1. People often use set instead of unordered_set (and same for map) despite not ...

mehrdadn · on March 4, 2021

Ordering is not the only concern here. std::set actually provides a logarithmic worst-case guarantee, whereas std::unordered_set does not. This is a factor to consider depending on the application, regardless of whether ordering is necessary. Whichever one prefers in any case, though, is beside my point—I'm merely trying to use trees and hashtables to illustrate a far more general CS phenomenon that can occur in lots of data structures and languages.

kllrnohj · on March 4, 2021

If performance is a concern then you should still avoid std::set though by default. Logarithmic worst case when it's just always slow isn't really useful.
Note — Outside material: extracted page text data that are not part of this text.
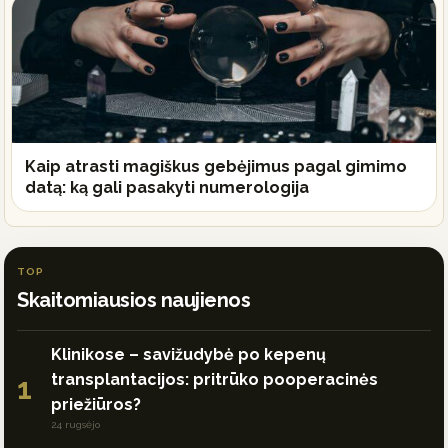
Kaip atrasti magiškus gebėjimus pagal gimimo
datą: ką gali pasakyti numerologija
TOP
Skaitomiausios naujienos
Klinikose – savižudybė po kepenų
transplantacijos: pritrūko pooperacinės
1
priežiūros?
24 rugsėjo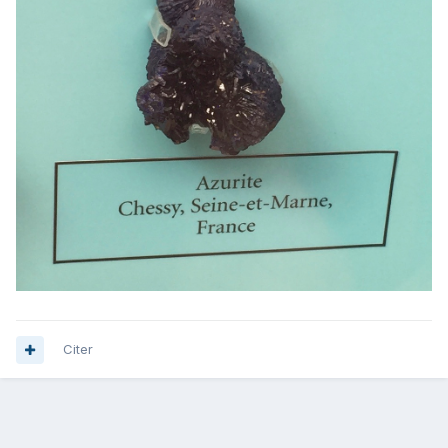
Citer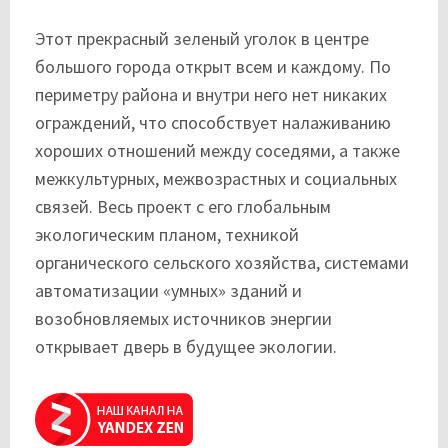
Этот прекрасный зеленый уголок в центре
большого города открыт всем и каждому. По
периметру района и внутри него нет никаких
ограждений, что способствует налаживанию
хороших отношений между соседями, а также
межкультурных, межвозрастных и социальных
связей. Весь проект с его глобальным
экологическим планом, техникой
органического сельского хозяйства, системами
автоматизации «умных» зданий и
возобновляемых источников энергии
открывает дверь в будущее экологии.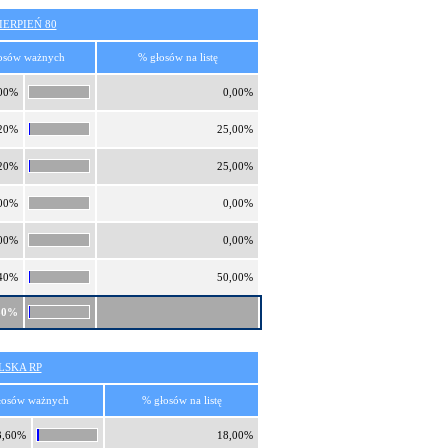
ERPIEŃ 80
osów ważnych
% głosów na listę
00%
0,00%
20%
25,00%
20%
25,00%
00%
0,00%
00%
0,00%
40%
50,00%
80%
SKA RP
łosów ważnych
% głosów na listę
3,60%
18,00%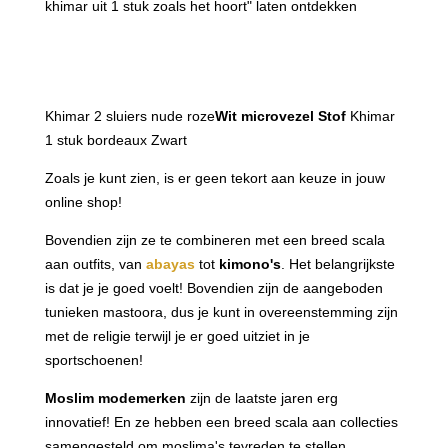
khimar uit 1 stuk zoals het hoort" laten ontdekken
Khimar 2 sluiers nude roze
Wit microvezel Stof
Khimar
1 stuk bordeaux Zwart
Zoals je kunt zien, is er geen tekort aan keuze in jouw
online shop!
Bovendien zijn ze te combineren met een breed scala
aan outfits, van
abayas
tot
kimono's
. Het belangrijkste
is dat je je goed voelt! Bovendien zijn de aangeboden
tunieken mastoora, dus je kunt in overeenstemming zijn
met de religie terwijl je er goed uitziet in je
sportschoenen!
Moslim modemerken
zijn de laatste jaren erg
innovatief! En ze hebben een breed scala aan collecties
samengesteld om moslima's tevreden te stellen.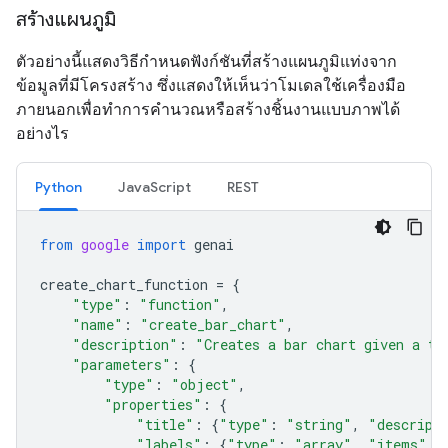
สร้างแผนภูมิ
ตัวอย่างนี้แสดงวิธีกำหนดฟังก์ชันที่สร้างแผนภูมิแท่งจาก
ข้อมูลที่มีโครงสร้าง ซึ่งแสดงให้เห็นว่าโมเดลใช้เครื่องมือ
ภายนอกเพื่อทำการคำนวณหรือสร้างชิ้นงานแบบภาพได้
อย่างไร
Python
JavaScript
REST
from
google
import
genai
create_chart_function
=
{
"type"
:
"function"
,
"name"
:
"create_bar_chart"
,
"description"
:
"Creates a bar chart given a ti
"parameters"
:
{
"type"
:
"object"
,
"properties"
:
{
"title"
:
{
"type"
:
"string"
,
"descript
"labels"
:
{
"type"
:
"array"
,
"items"
: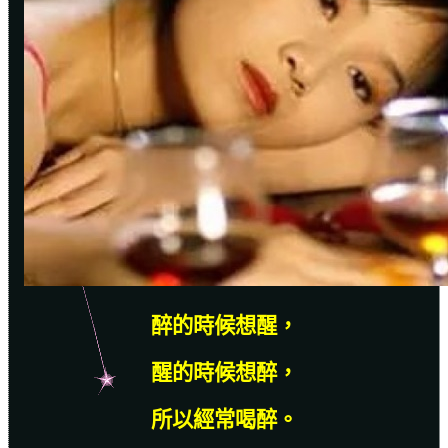
醉的時候想醒，
醒的時候想醉，
所以經常喝醉。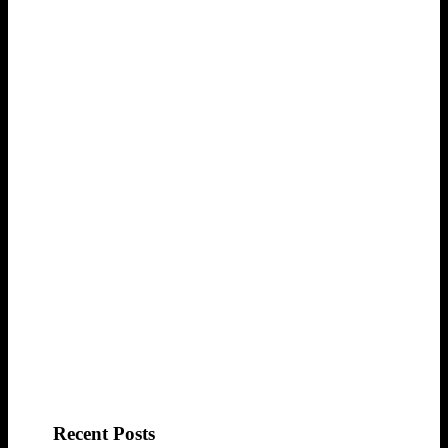
Recent Posts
There may be a benchmark out there where std::set can beat std::unordered_set, but you'll be really hard pressed to find it

mehrdadn · on March 4, 2021

Sure, but this isn't a benchmarking paper.
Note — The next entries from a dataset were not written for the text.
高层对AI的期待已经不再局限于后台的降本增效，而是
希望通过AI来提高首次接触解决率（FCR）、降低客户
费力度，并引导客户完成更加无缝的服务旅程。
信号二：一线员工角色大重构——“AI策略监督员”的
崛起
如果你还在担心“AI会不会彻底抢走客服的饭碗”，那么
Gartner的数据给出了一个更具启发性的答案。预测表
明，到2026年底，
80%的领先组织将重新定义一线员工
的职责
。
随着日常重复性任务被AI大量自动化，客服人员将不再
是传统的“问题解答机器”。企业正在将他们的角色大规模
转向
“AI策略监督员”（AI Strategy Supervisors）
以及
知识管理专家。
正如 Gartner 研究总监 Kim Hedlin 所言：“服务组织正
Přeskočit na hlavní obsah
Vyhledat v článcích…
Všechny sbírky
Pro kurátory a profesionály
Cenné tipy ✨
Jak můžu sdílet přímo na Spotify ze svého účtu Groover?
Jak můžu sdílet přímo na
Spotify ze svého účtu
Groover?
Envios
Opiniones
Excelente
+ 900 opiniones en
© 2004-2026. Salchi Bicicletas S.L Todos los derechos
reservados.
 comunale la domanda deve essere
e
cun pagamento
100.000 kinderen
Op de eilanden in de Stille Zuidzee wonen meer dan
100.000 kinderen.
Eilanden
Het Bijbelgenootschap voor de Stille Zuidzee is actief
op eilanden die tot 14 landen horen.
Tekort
shultays · on March 4, 2021

Imho "but technically..." is not a valid opinion while in practice the access is O(1) on average. Yea sure, it becomes linear if your hash is "return 42;", it can't grantee that you supplied a good hasher.

majjgepolja · on March 4, 2021

It's not technically. Worst-case guarantee is required for some applications. Hash Maps have better amortized complexity but some implementations have bad worst case time.

Java uses balanced trees instead of linked list in their chained-hashtable implementation, if I recall correctly.

mehrdadn · on March 4, 2021

There are lots of reasons to prefer trees (and, correspondingly, lots of reasons to prefer hashtables); I just pointed out ordering isn't the only one, and I merely gave another (worst-case performance guarantee). For example, yet another one is iterator stability; insertion can invalidate iterators for unordered containers, making them useless for some applications that need to analyze data efficiently as they insert.

I could go on, but it's very much detracting from the point of the paper to argue about the data structure choice when the paper isn't on this topic at all or trying to analyze any particular application to begin with.

Kranar · on March 4, 2021

Technically is a very valid opinion if you're writing software that needs to be robust and secure in the face of user input. std::set is guaranteed to be logarithmic strictly in the number of comparisons in the worst case without exception.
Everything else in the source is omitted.